Upon our arrival, though, that same fun-friendly option looked a tad ominous. Rainfall, higher up in the mountain, had turned the flow of water into something of an angry stream, which initially, none of us was anxious to ride into a maelstrom of water. We stood on the edge of the rocks, questioning whether a swim at this particular moment was a good idea, but throwing caution to the winds, the young boy jumped off the edge and into the swimming hole.
And didn't come up. The two of us left looking down into the pool wondered whether he had come up behind the waterfall and into a little cave space behind it. The roar of the water made it likely that even if he were answering our shouts, we wouldn't have heard him. Finally, concerned that something had happened beneath the surface of the roiling water, I jumped in after him. And immediately lost all control of my movements, which, for the next two or three minutes were controlled by a whirlpool that sucked me under, driving me in a continuous circle around the swimming hole and under the waterfall. It would suck me directly under the waterfall, which, in turn, would drive me to the bottom of the hole, before sucking me back up to the surface, allowing me a quick gasp of air, and then sending me back into the vicious circle.
I struggled for a while against the overpowering current, but remember, distinctly, giving up and committing myself to what I was sure was my death. I remember going through a thought process about how pissed my mother was going to be; having to take a day off, possibly two or three, to drive all the way up to New Hampshire to claim my body. I suspect that giving in saved my life. Somehow or other, I had caught a random current moving beyond the raging whirlpool, that drove me downstream, out of the swimming hole. When I felt my knees scrape a rocky bottom, I stuck my head up and out of the water. I staggered to my feet in waist-deep water, and struggled to catch my breath.
The young boy had caught the same current apparently, but too late. He was found dead in a tangle of branches a couple of hundred yards downstream from where I'd emerged.
I don't know how long I stood in the middle of the river, the powerful current continuing to push at my legs below the surface of the water. I was paralyzed with fear, and more than likely in clinical shock. I was literally scared to move in the water and stood there for I don't know how long.

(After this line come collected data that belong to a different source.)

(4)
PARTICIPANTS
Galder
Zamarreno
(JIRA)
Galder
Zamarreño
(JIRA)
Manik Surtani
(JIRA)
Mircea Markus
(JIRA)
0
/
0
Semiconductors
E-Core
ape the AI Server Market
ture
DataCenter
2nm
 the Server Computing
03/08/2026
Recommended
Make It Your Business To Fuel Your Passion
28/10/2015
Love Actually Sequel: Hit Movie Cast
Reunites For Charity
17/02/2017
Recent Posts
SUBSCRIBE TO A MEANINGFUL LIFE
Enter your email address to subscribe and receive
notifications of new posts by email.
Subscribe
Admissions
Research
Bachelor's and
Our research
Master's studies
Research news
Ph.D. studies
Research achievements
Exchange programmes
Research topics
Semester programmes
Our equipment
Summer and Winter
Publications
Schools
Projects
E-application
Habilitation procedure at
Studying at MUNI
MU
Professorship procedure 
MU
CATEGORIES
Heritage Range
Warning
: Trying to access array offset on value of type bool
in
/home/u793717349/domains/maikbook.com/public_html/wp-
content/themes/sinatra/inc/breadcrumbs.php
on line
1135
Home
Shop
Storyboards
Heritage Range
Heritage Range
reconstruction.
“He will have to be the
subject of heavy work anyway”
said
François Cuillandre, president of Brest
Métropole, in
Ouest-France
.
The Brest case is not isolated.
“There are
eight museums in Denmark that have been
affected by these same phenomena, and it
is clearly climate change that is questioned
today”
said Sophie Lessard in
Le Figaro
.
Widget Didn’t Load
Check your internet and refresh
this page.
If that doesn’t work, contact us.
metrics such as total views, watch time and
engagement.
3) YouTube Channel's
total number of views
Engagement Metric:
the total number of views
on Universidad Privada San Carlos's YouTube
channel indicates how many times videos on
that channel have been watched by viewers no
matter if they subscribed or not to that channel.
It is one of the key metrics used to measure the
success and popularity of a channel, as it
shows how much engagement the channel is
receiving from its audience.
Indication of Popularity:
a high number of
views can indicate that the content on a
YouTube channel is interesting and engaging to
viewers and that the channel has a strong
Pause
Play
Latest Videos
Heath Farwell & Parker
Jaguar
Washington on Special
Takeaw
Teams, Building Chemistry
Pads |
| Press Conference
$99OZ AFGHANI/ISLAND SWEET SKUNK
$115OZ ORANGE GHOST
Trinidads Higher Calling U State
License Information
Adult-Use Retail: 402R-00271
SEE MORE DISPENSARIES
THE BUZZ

At a time well before cell phones, I have no idea how the EMT vehicles were alerted, but still standing in the water, I watched them arrive at the riverbank and move downstream with an ambulance cot. I worked up enough courage to get to the riverbank myself, and by the time I did, one of the EMTs was headed back toward the road. He informed me that the body had been found and continued his way up the path. As I headed that way myself, a small group of 'lookee-loos' came running towards me, anxious to get downstream and (I presumed) see the body, like rubber-neckers looking for tragedy and blood at the scene of a highway accident. I don't know who was more surprised, them or me, but from a distance of a few feet, I started hollering at them. I planted my feet wide and curled my hands into a fist as I screamed something to the effect of "Get the hell away from here!" One of them tried to ignore and go around me, but I stepped in his way and repeated my command at a voice level that strained every vocal chord in my body. He took a look into my eyes, and decided against taking another step. He and the small band of them turned heel and headed away.
It was approaching 4 o'clock by the time I got back to the cast house, just outside of downtown Whitefield. Camelot, which was going to be my first performance on a summer stock stage, would open in four hours.